Beyond sterilizing immunity, immune responses that confine SARS-CoV-2 to the URT and oral cavity would minimize COVID-19 disease severity to that of a ‘common cold’ or asymptomatic disease. This outcome is the primary goal of current COVID-19 vaccine clinical trials (3, 68). Such an outcome could potentially be mediated by a mixture of memory CD4+ T cells, memory CD8+ T cells, and memory B cells specific for RBD producing anamnestic neutralizing antibodies, based on mechanisms of action in mouse models of other viral infections (69–71). In human COVID-19 infections, SARS-CoV-2-specific CD4+ T cells and CD8+ T cells are associated with less COVID-19 disease severity during an ongoing SARS-CoV-2 infection (5). Rapid seroconversion was associated with significantly reduced viral loads in acute disease over 14 days (29). Both of those associations are consistent with the hypothesis that SARS-CoV-2 memory T cells and B cells would be capable of substantially limiting SARS-CoV-2 dissemination and/or cumulative viral load, resulting in reduced COVID-19 disease severity. The likelihood of such outcomes is also closely tied to the kinetics of the infection, as memory B and T cell responses can take 3-5 days to successfully respond to an infection. As noted above, given the relatively slow course of severe COVID-19 in humans, resting immune memory compartments can potentially contribute in meaningful ways to protective immunity against pneumonia or severe secondary COVID-19. The presence of sub-sterilizing neutralizing antibody titers at the time of SARS-CoV-2 exposure would blunt the size of the initial infection, and may provide an added contribution to limiting COVID-19 severity, based on observations of protective immunity for other human respiratory viral infections (37, 72–74) and observations of SARS-CoV-2 vaccines in non-human primates (48, 67, 75).

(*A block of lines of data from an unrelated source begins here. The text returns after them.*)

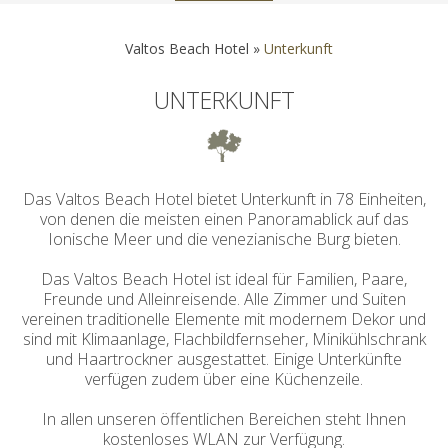
Valtos Beach Hotel
»
Unterkunft
UNTERKUNFT
Das Valtos Beach Hotel bietet Unterkunft in 78 Einheiten,
von denen die meisten einen Panoramablick auf das
Ionische Meer und die venezianische Burg bieten.
Das Valtos Beach Hotel ist ideal für Familien, Paare,
Freunde und Alleinreisende. Alle Zimmer und Suiten
vereinen traditionelle Elemente mit modernem Dekor und
sind mit Klimaanlage, Flachbildfernseher, Minikühlschrank
und Haartrockner ausgestattet. Einige Unterkünfte
verfügen zudem über eine Küchenzeile.
In allen unseren öffentlichen Bereichen steht Ihnen
kostenloses WLAN zur Verfügung.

The current study has some limitations. Longitudinal data for each subject, with at least three time points per subject, would be required for more precise understanding of the kinetics of durability of SARS-CoV-2 antibodies. Nevertheless, the current cross-sectional data describe well the dynamics of SARS-CoV-2 memory B cells, CD8+ T cell, and CD4+ T cell over 8 months PSO. This study was not sufficiently powered to control for many variables simultaneously. Additionally, circulating memory was assessed here; it is possible that local URT immune memory is a minimal, moderate, or large component of immune memory after a primary infection with SARS-CoV-2. This remains to be determined.
Individual case reports show that reinfections with SARS-CoV-2 are occurring (76, 77). However, a 2,800 person study found no symptomatic re-infections over a ~118 day window (78), and a 1,246 person study observed no symptomatic re-infections over 6 months (79). We observed heterogeneity in the magnitude of adaptive immune responses to SARS-CoV-2 persisting into the immune memory phase. It is therefore possible that a fraction of the SARS-CoV-2-infected population with low immune memory would become susceptible to re-infection relatively soon. While gender and disease severity both contribute some to the heterogeneity of immune memory reported here, the source of much of the heterogeneity in immune memory to SARS-CoV-2 is unknown and worth further examination. Perhaps heterogeneity derives from low cumulative viral load or a small initial inoculum in some individuals. Nevertheless, our data show immune memory in at least three immunological compartments was measurable in ~95% of subjects 5 to 8 months PSO, indicating that durable immunity against secondary COVID-19 disease is a possibility in most individuals.
Materials and methods
Human subjects
The Institutional Review Boards of the University of California, San Diego (UCSD; 200236X) and the La Jolla Institute for Immunology (LJI; VD-214) approved the protocols used for blood collection for subjects with COVID-19 who donated at all sites other than Mt. Sinai. The Icahn School of Medicine at Mt. Sinai IRB approved the samples collected at this institution in New York City (IRB-16-00791). All human subjects were assessed for medical decision-making capacity using a standardized, approved assessment, and voluntarily gave informed consent prior to being enrolled in the study. Study inclusion criteria included a diagnosis of COVID-19 or suspected COVID-19, age of 18 years or greater, willingness and ability to provide informed consent. Although not a strict inclusion criterion, evidence of positive PCR-based testing for SARS-CoV-2 was requested from subjects prior to participation. 145 cases were confirmed SARS-CoV-2 positive by PCR-based testing (Table 1). Two subjects tested negative by SARS-CoV-2 PCR (Table 1). The remainder were not tested or did not have test results available for review (Table 1). Subjects who had a medical history and/or symptoms consistent with COVID-19, but lacked positive PCR-based testing for SARS-CoV-2 and subsequently had negative laboratory-based serologic testing for SARS-CoV-2 were then excluded; i.e., all COVID-19 cases in this study were confirmed cases by SARS-CoV-2 PCR or SARS-CoV-2 serodiagnostics, or both. Adults of all races, ethnicities, ages, and genders were eligible to participate. Study exclusion criteria included lack of willingness to participate, lack of ability to provide informed consent, or a medical contraindication to blood donation (e.g., severe anemia). Subject samples at LJI were obtained from individuals in California and at least seven other states.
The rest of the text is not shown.